● What the task requires: Only the text of the records, copied exactly, is wanted; no pictures.
BEGIN The data
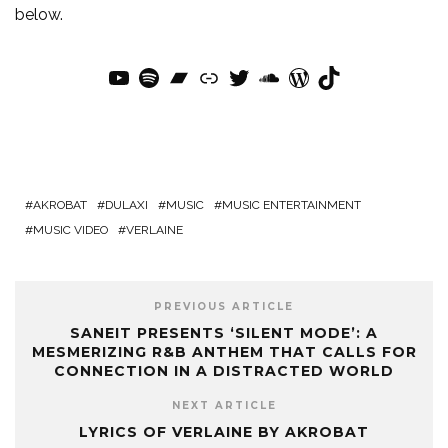
below.
YouTube
Spotify
Bandcamp
Link
Twitter
SoundCloud
WordPress
TikTok
AKROBAT
DULAXI
MUSIC
MUSIC ENTERTAINMENT
MUSIC VIDEO
VERLAINE
PREVIOUS ARTICLE
SANEIT PRESENTS ‘SILENT MODE’: A
MESMERIZING R&B ANTHEM THAT CALLS FOR
CONNECTION IN A DISTRACTED WORLD
NEXT ARTICLE
LYRICS OF VERLAINE BY AKROBAT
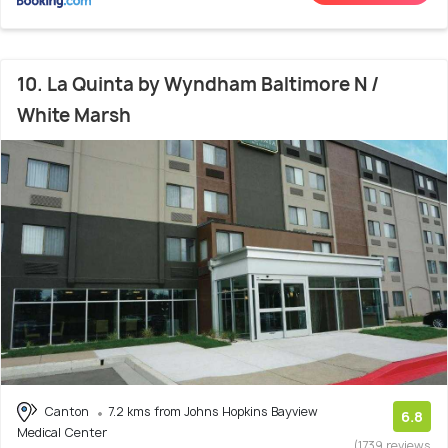
10. La Quinta by Wyndham Baltimore N /
White Marsh
Canton
7.2 kms from Johns Hopkins Bayview
6.8
Medical Center
(1739 reviews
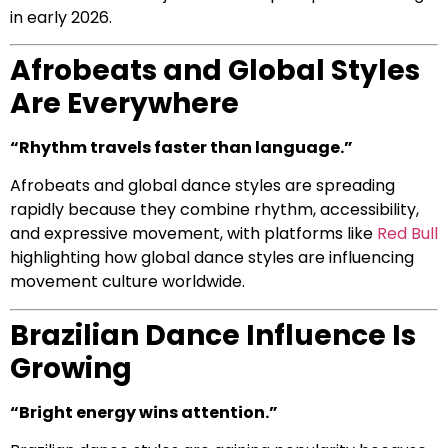
in early 2026.
Afrobeats and Global Styles
Are Everywhere
“Rhythm travels faster than language.”
Afrobeats and global dance styles are spreading
rapidly because they combine rhythm, accessibility,
and expressive movement, with platforms like
Red Bull
highlighting how global dance styles are influencing
movement culture worldwide.
Brazilian Dance Influence Is
Growing
“Bright energy wins attention.”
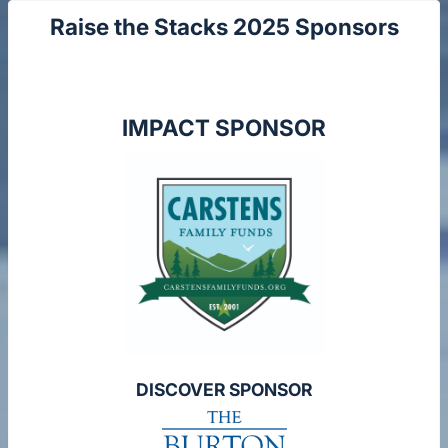
Raise the Stacks 2025 Sponsors
IMPACT SPONSOR
DISCOVER SPONSOR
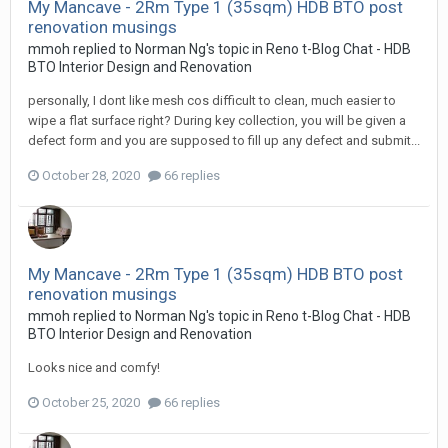
My Mancave - 2Rm Type 1 (35sqm) HDB BTO post
renovation musings
mmoh
replied to
Norman Ng
's topic in
Reno t-Blog Chat - HDB
BTO Interior Design and Renovation
personally, I dont like mesh cos difficult to clean, much easier to
wipe a flat surface right? During key collection, you will be given a
defect form and you are supposed to fill up any defect and submit...
October 28, 2020
66 replies
My Mancave - 2Rm Type 1 (35sqm) HDB BTO post
renovation musings
mmoh
replied to
Norman Ng
's topic in
Reno t-Blog Chat - HDB
BTO Interior Design and Renovation
Looks nice and comfy!
October 25, 2020
66 replies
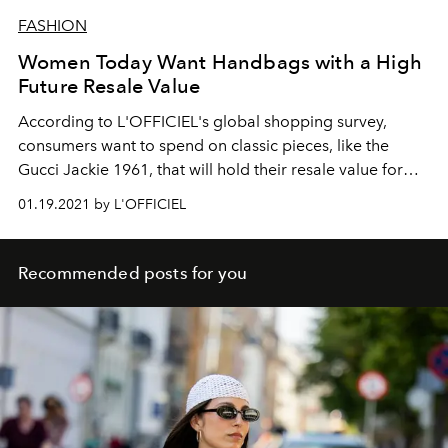
FASHION
Women Today Want Handbags with a High
Future Resale Value
According to L'OFFICIEL's global shopping survey,
consumers want to spend on classic pieces, like the
Gucci Jackie 1961, that will hold their resale value for
years to come.
01.19.2021 by L'OFFICIEL
Recommended posts for you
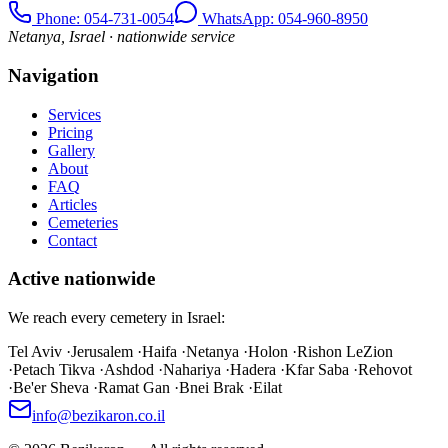
Phone
: 054-731-0054
WhatsApp: 054-960-8950
Netanya, Israel · nationwide service
Navigation
Services
Pricing
Gallery
About
FAQ
Articles
Cemeteries
Contact
Active nationwide
We reach every cemetery in Israel:
Tel Aviv
·
Jerusalem
·
Haifa
·
Netanya
·
Holon
·
Rishon LeZion
·
Petach Tikva
·
Ashdod
·
Nahariya
·
Hadera
·
Kfar Saba
·
Rehovot
·
Be'er Sheva
·
Ramat Gan
·
Bnei Brak
·
Eilat
info@bezikaron.co.il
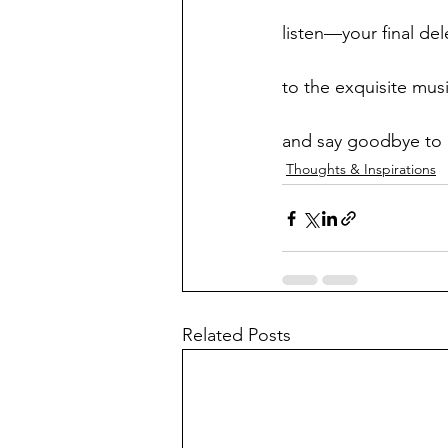
listen—your final de
to the exquisite musi
and say goodbye to h
Thoughts & Inspirations
Related Posts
END The data
● Answer section:
below.
YouTube
Spotify
Bandcamp
Link
Twitter
SoundCloud
WordPress
TikTok
AKROBAT
DULAXI
MUSIC
MUSIC ENTERTAINMENT
MUSIC VIDEO
VERLAINE
PREVIOUS ARTICLE
SANEIT PRESENTS ‘SILENT MODE’: A
MESMERIZING R&B ANTHEM THAT CALLS FOR
CONNECTION IN A DISTRACTED WORLD
NEXT ARTICLE
LYRICS OF VERLAINE BY AKROBAT
10. La Quinta by Wyndham Baltimore N /
White Marsh
Canton
7.2 kms from Johns Hopkins Bayview
6.8
Medical Center
(1739 reviews
in early 2026.
Afrobeats and Global Styles
Are Everywhere
“Rhythm travels faster than language.”
Afrobeats and global dance styles are spreading
rapidly because they combine rhythm, accessibility,
and expressive movement, with platforms like
Red Bull
highlighting how global dance styles are influencing
movement culture worldwide.
Brazilian Dance Influence Is
Growing
“Bright energy wins attention.”
Raise the Stacks 2025 Sponsors
IMPACT SPONSOR
DISCOVER SPONSOR
My Mancave - 2Rm Type 1 (35sqm) HDB BTO post
renovation musings
mmoh
replied to
Norman Ng
's topic in
Reno t-Blog Chat - HDB
BTO Interior Design and Renovation
personally, I dont like mesh cos difficult to clean, much easier to
wipe a flat surface right? During key collection, you will be given a
defect form and you are supposed to fill up any defect and submit...
October 28, 2020
66 replies
My Mancave - 2Rm Type 1 (35sqm) HDB BTO post
renovation musings
mmoh
replied to
Norman Ng
's topic in
Reno t-Blog Chat - HDB
BTO Interior Design and Renovation
Looks nice and comfy!
October 25, 2020
66 replies
FASHION
Women Today Want Handbags with a High
Future Resale Value
According to L'OFFICIEL's global shopping survey,
consumers want to spend on classic pieces, like the
Gucci Jackie 1961, that will hold their resale value for
years to come.
01.19.2021 by L'OFFICIEL
Recommended posts for you
Phone
: 054-731-0054
WhatsApp: 054-960-8950
Netanya, Israel · nationwide service
Navigation
Services
Pricing
Gallery
About
FAQ
Articles
Cemeteries
Contact
Active nationwide
We reach every cemetery in Israel:
Tel Aviv
·
Jerusalem
·
Haifa
·
Netanya
·
Holon
·
Rishon LeZion
·
Petach Tikva
·
Ashdod
·
Nahariya
·
Hadera
·
Kfar Saba
·
Rehovot
·
Be'er Sheva
·
Ramat Gan
·
Bnei Brak
·
Eilat
info@bezikaron.co.il
listen—your final de
to the exquisite musi
and say goodbye to h
Thoughts & Inspirations
Related Posts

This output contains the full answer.